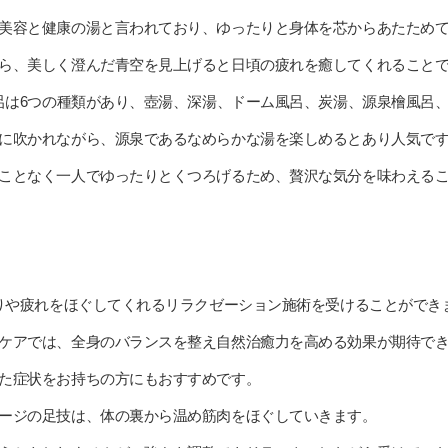
美容と健康の湯と言われており、ゆったりと身体を芯からあたため
ら、美しく澄んだ青空を見上げると日頃の疲れを癒してくれること
風呂は6つの種類があり、壺湯、深湯、ドーム風呂、炭湯、源泉檜風呂
に吹かれながら、源泉であるなめらかな湯を楽しめるとあり人気で
ことなく一人でゆったりとくつろげるため、贅沢な気分を味わえる
こりや疲れをほぐしてくれるリラクゼーション施術を受けることができ
ケアでは、全身のバランスを整え自然治癒力を高める効果が期待で
た症状をお持ちの方にもおすすめです。
ージの足技は、体の裏から温め筋肉をほぐしていきます。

━━━━━━━━━━

* [AIM OF THE EXERCISE]:
Output all of the data word for word, excluding any pictures.

* [RESPONSE TO THIS TASK]:
美容と健康の湯と言われており、ゆったりと身体を芯からあたため
ら、美しく澄んだ青空を見上げると日頃の疲れを癒してくれること
風呂は6つの種類があり、壺湯、深湯、ドーム風呂、炭湯、源泉檜風呂
に吹かれながら、源泉であるなめらかな湯を楽しめるとあり人気で
ことなく一人でゆったりとくつろげるため、贅沢な気分を味わえる
こりや疲れをほぐしてくれるリラクゼーション施術を受けることができ
ケアでは、全身のバランスを整え自然治癒力を高める効果が期待で
た症状をお持ちの方にもおすすめです。
ージの足技は、体の裏から温め筋肉をほぐしていきます。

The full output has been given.